In 1992, when David Gooding worked in the car department at Christie's, he received a telephone call from a lawyer charged with settling the estate of an elderly woman who had died alone in Vevey, Switzerland. For a time this woman summered at a hotel in Greenwich, Connecticut, and among her possessions there was a dusty old Mercedes that had been stashed in a warehouse, surrounded by old carnival equipment. "It's black," Gooding recalled the lawyer saying. "It's a convertible, and it's old."
"How old?" Gooding asked.
"I don't know. But it has pipes coming out of the side."
This was no ordinary Mercedes. It turned out to be an exceedingly rare 1936 540K Special Roadster. Fewer than 10 such cars are said to survive in comparable condition, and Gooding, who is now the president of his own auction house, Gooding and Company, believes the completely restored roadster might set the record for the most expensive car ever sold at auction when his firm offloads it this month during the Pebble Beach Concours d'Elegance. "We sold a Ferrari Testarossa last year for US$16 million," Gooding said, noting the last time he set a record. "If this car hits that number, it wouldn't surprise me."
Back in the early 1990s, Gooding failed to get the Mercedes consigned to Christie's, and eventually a private buyer swooped in. But now that same buyer is keen on selling, which means Gooding finally has his chance to bring the iconic roadster to the open market. "I've been chasing this car for a long time."
Much of the car's value is derived from its rarity and its condition - "every panel on this car is original," Gooding said It also came with a colourful provenance. It was purchased 76 years ago by the family of a Prussian baroness who might have been a character from an Alan Furst novel: she was elegant, coquettish, depressive, a dead ringer for Marlene Dietrich, who fancied jewels and lived in the best hotels in Paris and Cannes.
This was the Baroness Gisela Josephine von Krieger. She was a society fixture in London, even attending the coronation of King George VI. She resided in France until 1938 and, after being summoned back to Nazi Germany, fled to Monaco, then Switzerland.
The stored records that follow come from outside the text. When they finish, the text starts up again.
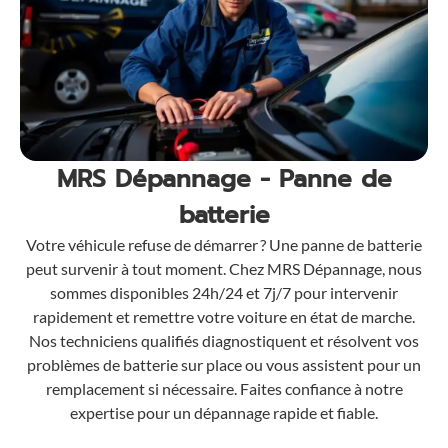
MRS Dépannage - Panne de
batterie
Votre véhicule refuse de démarrer ? Une panne de batterie
peut survenir à tout moment. Chez MRS Dépannage, nous
sommes disponibles 24h/24 et 7j/7 pour intervenir
rapidement et remettre votre voiture en état de marche.
Nos techniciens qualifiés diagnostiquent et résolvent vos
problèmes de batterie sur place ou vous assistent pour un
remplacement si nécessaire. Faites confiance à notre
expertise pour un dépannage rapide et fiable.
The Mercedes, which was being repaired when war broke out, was shipped to her after she negotiated a Swiss visa by feigning an illness.
In the 1950s, von Krieger brought the roadster to New York, where she lived in hotels like the Waldorf-Astoria and the St. Regis. She left the car in the US when she returned to Switzerland in 1959. In subsequent decades she grew increasingly reclusive. In 1989, when she died of a heart attack, she was living in Havishamian squalor, with US$320,000 worth of jewels by Cartier and others - later auctioned off by Sotheby's - scattered around her filthy apartment. "She died alone. It was a tragic story," Gooding said. "When they discovered her body, she had been dead for some time." Her Mercedes Roadster, secreted away for four decades in Connecticut, proved to be the best custodian of von Krieger's glamorous legacy. When the car was found, the glove box contained a pair of the baroness' white silk gloves. In the ashtray were ancient cigarette butts, stained with lipstick.